Instructions for the task - Starting with the first line, output the data exactly, through to the last line.

Records for the task -
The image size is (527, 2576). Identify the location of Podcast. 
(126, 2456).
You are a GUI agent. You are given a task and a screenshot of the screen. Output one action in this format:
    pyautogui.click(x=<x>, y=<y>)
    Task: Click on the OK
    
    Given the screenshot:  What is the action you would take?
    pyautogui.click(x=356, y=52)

Exercise answer -
The image size is (527, 2576). Identify the location of Podcast. 
(126, 2456).
You are a GUI agent. You are given a task and a screenshot of the screen. Output one action in this format:
    pyautogui.click(x=<x>, y=<y>)
    Task: Click on the OK
    
    Given the screenshot:  What is the action you would take?
    pyautogui.click(x=356, y=52)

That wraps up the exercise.